Copy every line that holds the string "convivial" from the data below.

[Stored data entries]
▬▬▬

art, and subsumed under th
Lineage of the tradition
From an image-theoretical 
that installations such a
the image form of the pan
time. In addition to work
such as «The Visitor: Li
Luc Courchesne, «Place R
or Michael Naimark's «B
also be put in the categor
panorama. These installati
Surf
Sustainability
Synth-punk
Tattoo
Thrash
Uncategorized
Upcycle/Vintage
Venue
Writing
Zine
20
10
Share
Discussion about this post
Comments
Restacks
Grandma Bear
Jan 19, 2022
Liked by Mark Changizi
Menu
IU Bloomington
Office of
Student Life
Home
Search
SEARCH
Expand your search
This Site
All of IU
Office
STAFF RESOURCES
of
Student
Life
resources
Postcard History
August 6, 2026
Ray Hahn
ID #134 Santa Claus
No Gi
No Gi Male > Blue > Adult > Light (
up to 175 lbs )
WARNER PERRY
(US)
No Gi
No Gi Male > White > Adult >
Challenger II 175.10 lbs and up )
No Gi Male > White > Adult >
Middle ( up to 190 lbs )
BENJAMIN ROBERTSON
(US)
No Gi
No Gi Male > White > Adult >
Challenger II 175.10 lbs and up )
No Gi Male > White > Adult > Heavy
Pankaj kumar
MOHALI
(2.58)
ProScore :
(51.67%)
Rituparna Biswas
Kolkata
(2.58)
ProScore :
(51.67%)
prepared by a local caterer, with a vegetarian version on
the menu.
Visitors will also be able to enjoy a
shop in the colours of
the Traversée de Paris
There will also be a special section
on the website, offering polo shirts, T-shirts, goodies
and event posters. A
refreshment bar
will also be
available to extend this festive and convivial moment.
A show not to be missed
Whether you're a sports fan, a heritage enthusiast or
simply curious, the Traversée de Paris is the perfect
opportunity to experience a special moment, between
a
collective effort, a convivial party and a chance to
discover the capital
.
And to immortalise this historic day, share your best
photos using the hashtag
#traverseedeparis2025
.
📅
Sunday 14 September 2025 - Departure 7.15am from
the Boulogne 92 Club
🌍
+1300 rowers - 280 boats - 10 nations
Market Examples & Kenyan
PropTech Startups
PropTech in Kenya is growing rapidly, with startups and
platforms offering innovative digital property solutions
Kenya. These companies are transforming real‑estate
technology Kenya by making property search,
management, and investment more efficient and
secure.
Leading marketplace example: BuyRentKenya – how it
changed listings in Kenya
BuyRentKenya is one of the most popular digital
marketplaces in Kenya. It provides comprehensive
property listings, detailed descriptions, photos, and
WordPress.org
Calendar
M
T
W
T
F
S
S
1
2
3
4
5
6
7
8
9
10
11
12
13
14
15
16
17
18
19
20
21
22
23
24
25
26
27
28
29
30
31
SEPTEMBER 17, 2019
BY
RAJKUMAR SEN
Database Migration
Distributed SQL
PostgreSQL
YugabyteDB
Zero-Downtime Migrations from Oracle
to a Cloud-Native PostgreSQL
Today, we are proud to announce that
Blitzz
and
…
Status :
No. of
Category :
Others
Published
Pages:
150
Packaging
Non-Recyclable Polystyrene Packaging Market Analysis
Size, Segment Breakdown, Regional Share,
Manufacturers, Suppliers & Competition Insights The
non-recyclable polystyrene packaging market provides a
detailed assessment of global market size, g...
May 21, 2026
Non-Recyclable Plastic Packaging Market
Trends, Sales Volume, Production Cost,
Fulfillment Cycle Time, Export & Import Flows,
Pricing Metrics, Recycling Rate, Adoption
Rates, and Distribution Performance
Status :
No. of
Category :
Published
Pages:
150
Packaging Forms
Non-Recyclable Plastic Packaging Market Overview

▬▬▬

## Solution to this exercise
available to extend this festive and convivial moment.
collective effort, a convivial party and a chance to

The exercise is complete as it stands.